**Material for the task**
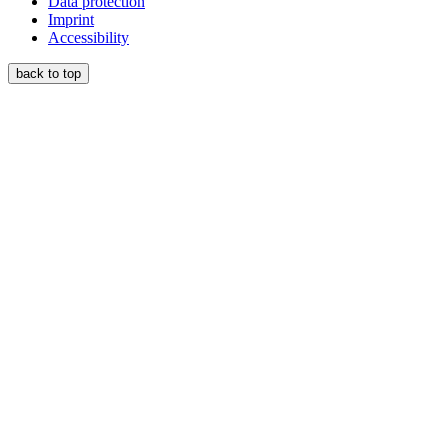
Data protection
Imprint
Accessibility
back to top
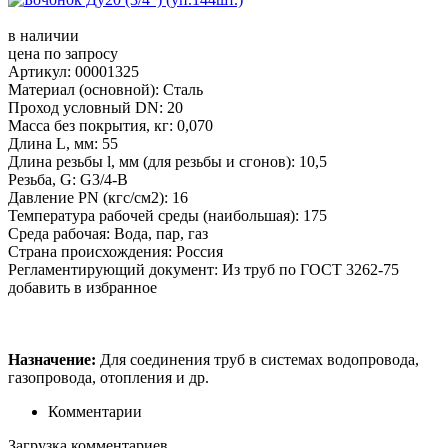
в наличии
цена по запросу
Артикул: 00001325
Материал (основной): Сталь
Проход условный DN: 20
Масса без покрытия, кг: 0,070
Длина L, мм: 55
Длина резьбы l, мм (для резьбы и сгонов): 10,5
Резьба, G: G3/4-B
Давление PN (кгс/см2): 16
Температура рабочей среды (наибольшая): 175
Среда рабочая: Вода, пар, газ
Страна происхождения: Россия
Регламентирующий документ: Из труб по ГОСТ 3262-75
добавить в избранное
Назначение:
Для соединения труб в системах водопровода,
газопровода, отопления и др.
Комментарии
Загрузка комментариев...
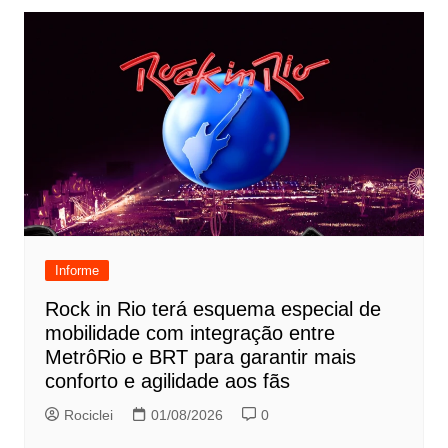
Informe
Rock in Rio terá esquema especial de
mobilidade com integração entre
MetrôRio e BRT para garantir mais
conforto e agilidade aos fãs
Rociclei
01/08/2026
0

**About this task**
Only the text of the listing above should be copied, exactly and with pictures left out.

**Solution for this task**
Data protection
Imprint
Accessibility
back to top
в наличии
цена по запросу
Артикул: 00001325
Материал (основной): Сталь
Проход условный DN: 20
Масса без покрытия, кг: 0,070
Длина L, мм: 55
Длина резьбы l, мм (для резьбы и сгонов): 10,5
Резьба, G: G3/4-B
Давление PN (кгс/см2): 16
Температура рабочей среды (наибольшая): 175
Среда рабочая: Вода, пар, газ
Страна происхождения: Россия
Регламентирующий документ: Из труб по ГОСТ 3262-75
добавить в избранное
Назначение:
Для соединения труб в системах водопровода,
газопровода, отопления и др.
Комментарии
Загрузка комментариев...
Informe
Rock in Rio terá esquema especial de
mobilidade com integração entre
MetrôRio e BRT para garantir mais
conforto e agilidade aos fãs
Rociclei
01/08/2026
0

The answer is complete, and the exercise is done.